A joint venture describes a relationship with another individual concerning pooling their talents, resources, wisdom, or money to obtain a specified business objective.

It is unnecessary for the parties involved to form a separate entity to carry out the business purpose between the parties. However, there are important considerations for why doing so might make sense.

Joint ventures may be designated in several ways, including contractually, through legal proceedings, forming a memorandum of understanding, or getting regulatory approval.

What Are the Characteristics of a Joint Venture?

A joint venture functions similarly to a business partnership. Nevertheless, there is one key difference between a joint venture and a partnership. A partnership is deemed a single entity that serves as a continuous business for as long as it is profitable or until the parties opt to dissolve the business.

In contrast, a joint venture only exists for as long as the shared business goal or project takes to complete. The entities in a joint venture also keep their separate businesses.

Some other common characteristics that joint ventures often share include:

  • Agreements: The parties to a joint venture generally enter into an oral or written contract. The contract serves as a compass for the parties by establishing the goals of the joint venture, the responsibilities of all interested parties, and the duration or estimated duration of the joint venture.
  • Control: Each entity within a joint venture will be granted the right to manage and oversee the property or funds contributed towards achieving the primary purposes of the joint venture.
  • Termination: Unlike a partnership, a joint venture does not automatically terminate if a joint venturer becomes incapacitated or dies. In addition, a joint venturer can dissolve or end the relationship between the entities at any point after the business transaction or project is done.
  • Expenses and profits: In most examples, those involved in a joint venture will share all of the profits and expenses equally. Nevertheless, the parties may contract to divide the costs and profits per a preferred ratio.

What Are Some Examples of a Joint Venture?

Generally speaking, a joint venture can take on various types of business projects in almost any industry. For example, two independent contractors may enter into a joint venture to combine all of their resources, talents, and funds to obtain a major construction contract, like building a mall or a housing development.

Another instance of a joint venture is when two large corporations undertake a business project to engage in expensive transactions, such as when two car companies merge their resources to manufacture motor vehicles.
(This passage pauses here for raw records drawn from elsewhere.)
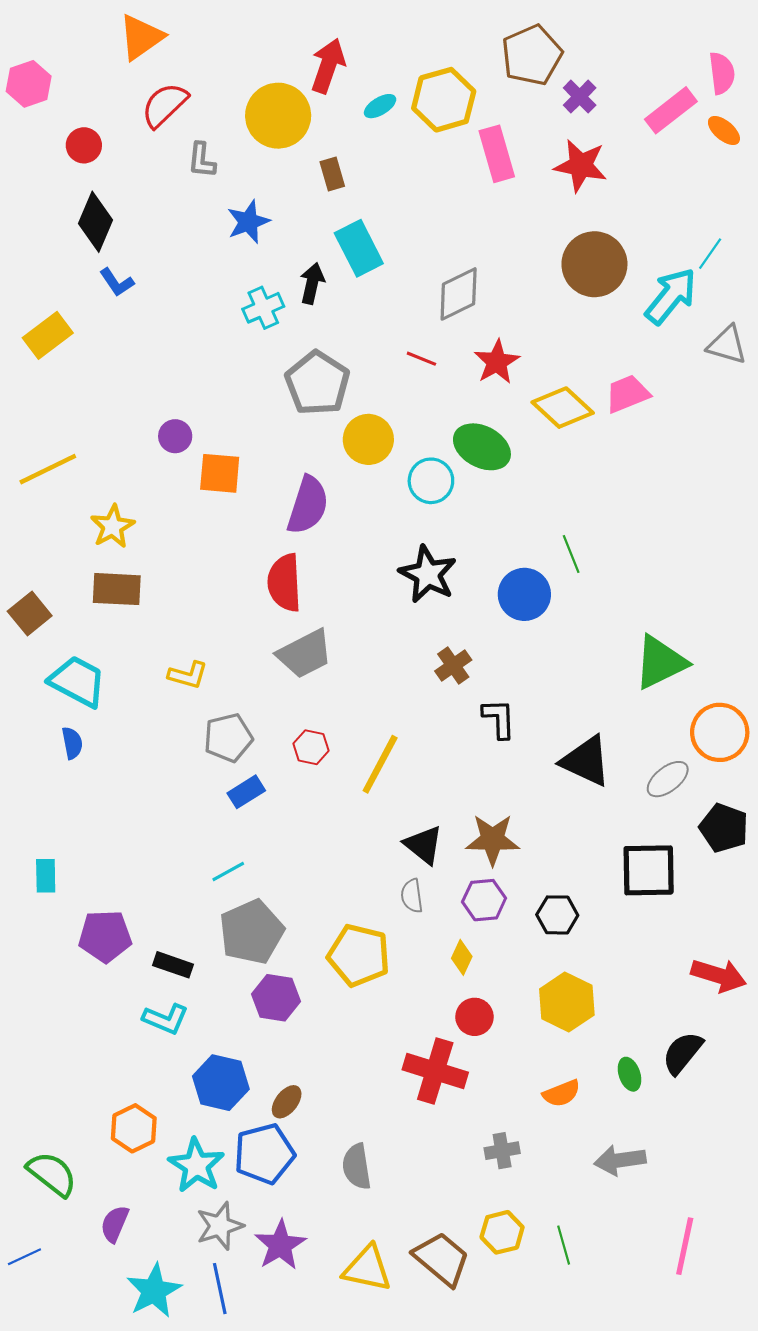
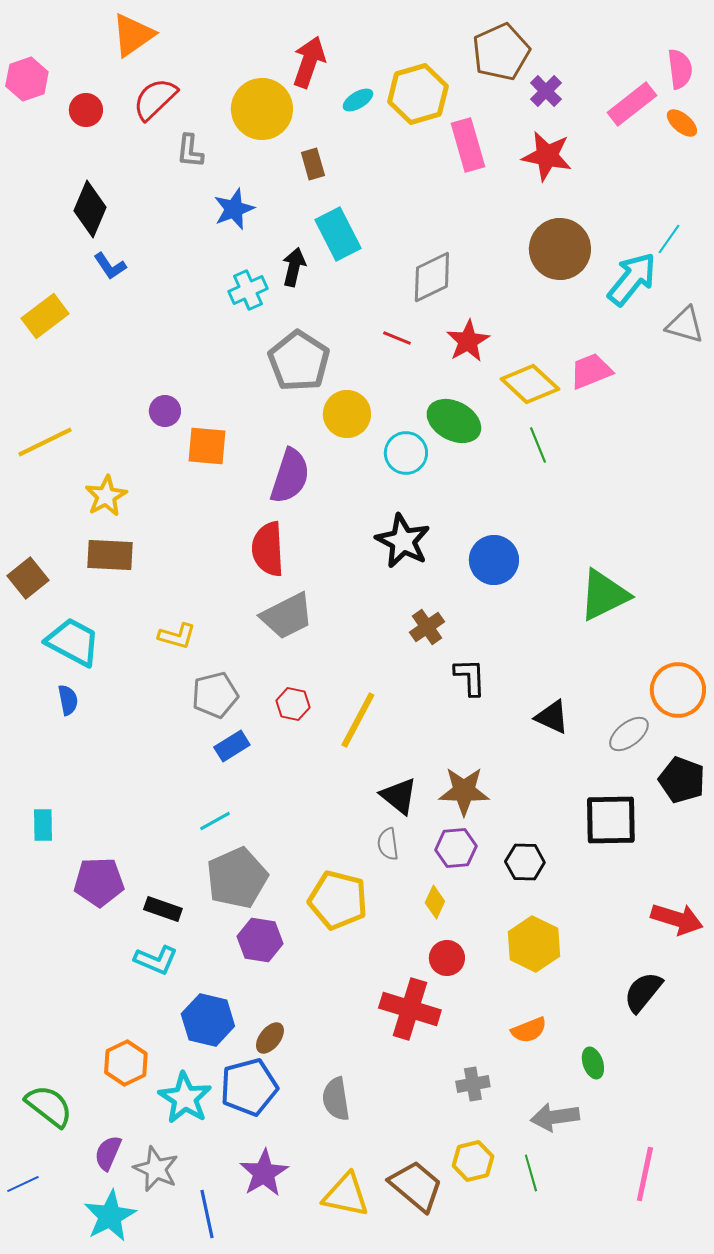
red circle: (84, 145) -> (86, 110), moved
green line: (571, 554) -> (538, 445), moved
green triangle: (660, 662) -> (604, 595), moved
black triangle: (586, 761) -> (552, 717), size x0.7
green ellipse: (629, 1074) -> (593, 1063), moved
gray arrow: (620, 1160) -> (555, 1117), moved
gray star: (220, 1226) -> (156, 1169), moved, turned -30
cyan star: (154, 1291) -> (110, 1216), moved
Although the car companies would still conduct business as two separate entities in this instance, the manufacturing process would be deemed a joint effort to make motor vehicles.

What Are Common Contractual Terms of a Joint Venture?

In establishing your joint venture relationship, decide whether you want to create a new entity or remain separate entities governed by a contractual agreement.

Several elements that may influence your choice of one over the other include:

  • Managing liability;
  • Sharing earnings and losses;
  • Distribution of property, resources, and funds;
  • Defining the obligations and duties of each party;
  • Structuring of governance;
  • Cessation of the joint venture; or
  • Sharing of confidential and trade information

The failure to address factors such as these before you enter into a joint venture can raise complicated issues for the parties involved. For instance, even if one of the parties to the joint venture dies, the other party’s rights do not automatically end.

Moreover, unless otherwise laid out, each party to the joint venture will share the gains and losses equally. Unless otherwise specified in a contract, each co-venturer has equal ownership and control over the project.

How Do You Terminate a Joint Venture?

Although the death of one party to the joint venture will not automatically conclude the venture, you can contractually agree for that to be the case. You can also agree to end the relationship when certain specific conditions are present, such as:

  • The attainment of the business goal;
  • Legal or financial loss;
  • Disagreement between the parties as to how to accomplish the plan; or
  • Other aspects that impact the completion of the stated purpose.

The joint venture also may be concluded by court order or at the will of the joint venturers. Learn more about How to Terminate a Joint Venture.

What Are My Duties to My Co-Venturer?

As with any legal arrangement, there are specific obligations that the parties owe each other. There is a disclosure duty, which means that information regarding the joint venture must be shared between the parties.

Each party owes a fiduciary duty to the other. This means that you must act in the best interest of all involved and cannot act only for your personal interest. The consequences for breaching a fiduciary duty can be quite severe, even if there is no criminal or fraudulent intent.

In granting relief to the injured party, the court may order an accounting of profits, compensation of losses, and freezing any asset gained due to the breach of the fiduciary duty or recession of the contract.

What Is the Legal Liability Of Each Party to a Joint Venture?

Injury may arise in any case despite the utmost care of the parties involved. If a third party is injured while the co-venturers carry out the joint venture’s activities, each party may be held equally responsible.

Principles of joint liability apply, whereby the law considers each co-venturer liable for the injury, and each co-venturer is fully liable for the amount of damages. Joint liability means that more than one defendant is liable for the plaintiff’s injury.

In some business scenarios–usually involving forming a new entity–limited liability may be applicable. Limited liability in which a new entity is formed means that the parties may bargain in a contract for the responsibility for liability.

As such, contractually, parties may redirect or avoid liability entirely. Co-venturers, however, may find themselves shouldering the entire liability for the whole venture.

How Does a Joint Venture Differ From Other Identities?

A joint venture is often used interchangeably with a joint enterprise. Like a joint venture, a joint enterprise involves a relationship between two or more individuals pooling talents, resources, property, and the like to achieve a common purpose.

Both are centered around a limited transaction or project. Nevertheless, a joint enterprise is not usually governed by a written contractual agreement and is not limited to business law. For instance, a joint enterprise is used in criminal law to describe an illegal activity.

Like a joint venture, a partnership is an arrangement with one or more individuals to conduct business activities. Nevertheless, a joint venture is usually governed by a contract and is not required to be a separate entity.

The co-venturers may seek to form a separate partnership to carry out the objects of the co-venturers, or the co-venturers may each operate a partnership that has agreed to engage in a joint venture.

Should I Consult a Lawyer for Issues with My Joint Venture?

Joint ventures can be pretty involved, and the laws governing the actions of the co-venturers can be quite complex. The liability issue is an especially problematic one, and a corporate attorney should be consulted before you undertake a joint venture.